Meldung vom 22.09.2019
Der Bundesgerichtshof hat mit einem aktuellen Urteil für mehr Klarheit im Umgang mit der Mietkaution nach Mietende gesorgt. Die Richter haben mit Urteil vom 24. Juni 2019 (VIII ZR 141/17) entschieden, dass der Vermieter auch streitige Forderungen mit der Kaution des Mieters aufrechnen.
Im vorliegenden Fall hatte der Mieter zu Mietbeginn eine Barkaution in Höhe von 1.680 Euro geleistet. Nach einiger Zeit kam es zum Streit wegen angeblicher Mängel in der Wohnung (Schimmel und Ameisenbefall), der Mieter kürzte die Miete bis zu seinem Auszug um insgesamt 1.774,80. Der Vermieter bestellte anschließend auf seine Kosten einen Sachverständigen. Hinzu kamen außerdem (zum Teil strittige) Nebenkostennachforderungen und Kosten für Renovierungsarbeiten, außerdem machte der Vermieter einen Mietausfallschaden geltend, insgesamt über 6.000 Euro.
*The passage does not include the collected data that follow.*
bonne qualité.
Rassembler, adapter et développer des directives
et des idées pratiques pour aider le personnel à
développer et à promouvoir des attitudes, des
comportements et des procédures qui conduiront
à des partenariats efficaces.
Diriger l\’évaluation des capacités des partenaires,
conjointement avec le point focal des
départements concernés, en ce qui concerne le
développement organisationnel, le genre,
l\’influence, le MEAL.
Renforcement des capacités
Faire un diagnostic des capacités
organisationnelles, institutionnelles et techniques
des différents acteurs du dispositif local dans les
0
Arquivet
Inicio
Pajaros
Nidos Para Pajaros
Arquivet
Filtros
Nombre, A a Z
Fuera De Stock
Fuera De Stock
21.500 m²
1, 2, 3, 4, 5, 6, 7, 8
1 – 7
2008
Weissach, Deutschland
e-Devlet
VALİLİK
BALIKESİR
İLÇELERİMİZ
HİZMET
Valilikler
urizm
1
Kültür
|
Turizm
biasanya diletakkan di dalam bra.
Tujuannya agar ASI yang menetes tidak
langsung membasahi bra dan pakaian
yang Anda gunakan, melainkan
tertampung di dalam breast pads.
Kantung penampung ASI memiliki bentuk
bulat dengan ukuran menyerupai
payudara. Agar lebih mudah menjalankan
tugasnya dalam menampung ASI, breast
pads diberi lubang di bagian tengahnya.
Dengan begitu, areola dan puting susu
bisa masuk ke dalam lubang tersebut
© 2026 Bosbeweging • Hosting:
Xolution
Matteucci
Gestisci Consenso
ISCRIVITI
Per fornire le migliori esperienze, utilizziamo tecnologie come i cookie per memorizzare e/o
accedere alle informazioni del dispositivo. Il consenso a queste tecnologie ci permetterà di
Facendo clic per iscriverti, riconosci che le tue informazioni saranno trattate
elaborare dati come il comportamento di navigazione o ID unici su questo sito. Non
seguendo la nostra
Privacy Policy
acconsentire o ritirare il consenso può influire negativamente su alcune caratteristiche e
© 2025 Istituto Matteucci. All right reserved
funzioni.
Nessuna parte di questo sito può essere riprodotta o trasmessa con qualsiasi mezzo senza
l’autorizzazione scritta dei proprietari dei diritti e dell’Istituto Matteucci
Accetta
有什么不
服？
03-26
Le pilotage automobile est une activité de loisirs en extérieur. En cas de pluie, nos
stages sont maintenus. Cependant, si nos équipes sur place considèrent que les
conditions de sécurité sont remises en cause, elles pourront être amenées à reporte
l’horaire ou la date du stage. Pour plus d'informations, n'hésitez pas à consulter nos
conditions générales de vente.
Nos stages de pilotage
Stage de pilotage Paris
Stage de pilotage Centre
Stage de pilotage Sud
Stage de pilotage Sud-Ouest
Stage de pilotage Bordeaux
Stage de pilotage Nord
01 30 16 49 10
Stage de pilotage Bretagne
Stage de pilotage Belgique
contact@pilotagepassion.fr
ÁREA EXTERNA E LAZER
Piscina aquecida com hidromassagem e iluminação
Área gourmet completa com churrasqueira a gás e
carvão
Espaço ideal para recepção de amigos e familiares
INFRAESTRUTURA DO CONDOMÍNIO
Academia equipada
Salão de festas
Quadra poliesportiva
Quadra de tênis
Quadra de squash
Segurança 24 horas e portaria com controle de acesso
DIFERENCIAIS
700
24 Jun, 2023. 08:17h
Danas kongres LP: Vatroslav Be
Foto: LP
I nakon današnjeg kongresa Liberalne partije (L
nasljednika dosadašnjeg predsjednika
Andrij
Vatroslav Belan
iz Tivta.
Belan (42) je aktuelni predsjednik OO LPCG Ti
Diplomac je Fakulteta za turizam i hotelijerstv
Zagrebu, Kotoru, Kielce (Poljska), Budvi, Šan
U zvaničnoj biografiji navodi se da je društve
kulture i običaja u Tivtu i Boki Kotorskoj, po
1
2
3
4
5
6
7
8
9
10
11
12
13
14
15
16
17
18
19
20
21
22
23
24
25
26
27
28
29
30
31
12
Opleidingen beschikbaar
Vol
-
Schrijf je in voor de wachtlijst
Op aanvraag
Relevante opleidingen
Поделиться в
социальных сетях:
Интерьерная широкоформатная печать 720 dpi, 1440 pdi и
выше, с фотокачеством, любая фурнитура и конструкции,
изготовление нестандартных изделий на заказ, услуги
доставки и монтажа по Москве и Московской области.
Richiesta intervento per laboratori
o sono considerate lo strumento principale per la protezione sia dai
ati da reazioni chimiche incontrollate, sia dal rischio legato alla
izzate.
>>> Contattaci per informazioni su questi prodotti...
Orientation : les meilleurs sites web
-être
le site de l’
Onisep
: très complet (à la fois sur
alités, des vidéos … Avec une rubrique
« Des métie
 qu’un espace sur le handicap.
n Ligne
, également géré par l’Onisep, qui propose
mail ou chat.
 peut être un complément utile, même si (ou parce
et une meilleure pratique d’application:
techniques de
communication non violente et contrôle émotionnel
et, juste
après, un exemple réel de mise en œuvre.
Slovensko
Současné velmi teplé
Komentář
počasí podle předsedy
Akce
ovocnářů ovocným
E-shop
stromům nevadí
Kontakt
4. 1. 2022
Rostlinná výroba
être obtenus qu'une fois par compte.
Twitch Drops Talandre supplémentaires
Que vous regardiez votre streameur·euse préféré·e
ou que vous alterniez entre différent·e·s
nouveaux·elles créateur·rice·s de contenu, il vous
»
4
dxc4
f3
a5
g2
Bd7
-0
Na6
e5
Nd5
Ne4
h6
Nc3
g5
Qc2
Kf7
Der Vermieter reichte Klage ein. Das Amtsgericht verurteilte in erster Instanz den Mieter zur Zahlung von 4.917,13 Euro (einem Teil der ursprünglichen Forderung), lehnte die Klage aber im übrigen ab. Das Landgericht reduzierte diesen Betrag um rund 1.700 Euro (Mietkaution plus Zinsen), weil es für den Mieter rechtlich zulässig ist, die Summe mit der hinterlegten Barkaution aufzurechnen. Eine versuchte Revision des Vermieters gegen diese Entscheidung blieb ohne Erfolg, der Bundesgerichtshof hat letztinstanzlich das Urteil des Landgerichts bestätigt.